Error when calculating correlations in pyspark

30 views Asked by At

I have a two part question: I am trying to calculate the correlations with a large list of variables to get the top ten variables to use for a model. Some of the variables are character/categorical, others are numerical. I will give an example of my data below.
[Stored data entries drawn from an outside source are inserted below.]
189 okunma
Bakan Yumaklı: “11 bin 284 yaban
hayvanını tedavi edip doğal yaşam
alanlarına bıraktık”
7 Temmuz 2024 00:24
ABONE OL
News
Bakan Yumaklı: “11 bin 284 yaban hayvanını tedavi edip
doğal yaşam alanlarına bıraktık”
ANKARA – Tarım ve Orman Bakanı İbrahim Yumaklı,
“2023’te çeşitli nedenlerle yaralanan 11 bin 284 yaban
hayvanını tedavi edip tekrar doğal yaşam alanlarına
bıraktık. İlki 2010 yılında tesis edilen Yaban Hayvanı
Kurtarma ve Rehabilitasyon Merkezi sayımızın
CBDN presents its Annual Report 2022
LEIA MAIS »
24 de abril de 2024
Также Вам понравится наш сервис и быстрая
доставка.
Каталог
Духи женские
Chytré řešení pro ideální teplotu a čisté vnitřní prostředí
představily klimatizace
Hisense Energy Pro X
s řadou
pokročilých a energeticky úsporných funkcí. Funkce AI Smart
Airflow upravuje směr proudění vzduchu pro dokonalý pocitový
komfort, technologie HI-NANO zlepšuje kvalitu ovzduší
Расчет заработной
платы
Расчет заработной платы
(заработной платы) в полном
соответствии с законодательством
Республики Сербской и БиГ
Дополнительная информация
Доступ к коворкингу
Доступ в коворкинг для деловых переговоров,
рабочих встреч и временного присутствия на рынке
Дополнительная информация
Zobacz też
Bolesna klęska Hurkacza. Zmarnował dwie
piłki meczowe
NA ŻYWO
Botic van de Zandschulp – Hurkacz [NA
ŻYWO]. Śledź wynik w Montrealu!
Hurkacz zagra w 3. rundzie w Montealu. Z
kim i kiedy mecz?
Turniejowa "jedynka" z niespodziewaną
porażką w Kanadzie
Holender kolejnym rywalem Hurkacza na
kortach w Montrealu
My data is pyspark and spark2.

  1. How do I achieve this? in other words, converting the character variables to dummy or other, and then calculate the correlations, to get the list of top ten highest correlated variables.
  2. I got stuck half way, only considering the numeric ones for now, as I am getting this error: 'NoneType' object has no attribute 'setCallSite'

My Data:

   target_var | col1 | col2 | col3 | col 4 | ... |col350
        1     |   Y  |   0  |   2  |   C   | ... |   X
        0     |   N  |   4  |   2  |   D   | ... |   3
        0     |   N  |   3  |   2  |   A   | ... |   U
        0     |   Y  |   3  |   5  |   A   | ... |   5
        1     |   N  |   1  |   5  |   A   | ... |   6
        1     |   Y  |   4  |   X  |   C   | ... |   5
        1     |   Y  |   2  |   X  |   D   | ... |   0
        0     |   Y  |   0  |   6  |   C   | ... |   1
        0     |   N  |   0  |   2  |   D   | ... |   4
        0     |   N  |   1  |   1  |   C   | ... |   X

Code so far:

selected_columns = data_to_analyse.drop(target_column).columns

# Assemble the columns into a feature vector
assembler = VectorAssembler(inputCols=selected_columns, outputCol='features')
assembled_df = assembler.transform(data_to_analyse)

# Select the target column to calculate correlations
target_column = 'target_var '
data = assembled_df.select(col(target_column).alias('label'), 'features')

# Calculate the correlation matrix
correlation_matrix = Correlation.corr(data, 'features').collect()[0][0]

This is where I get the error, and get stuck.

I'd appreciate the help.

Thank you.

0

There are 0 answers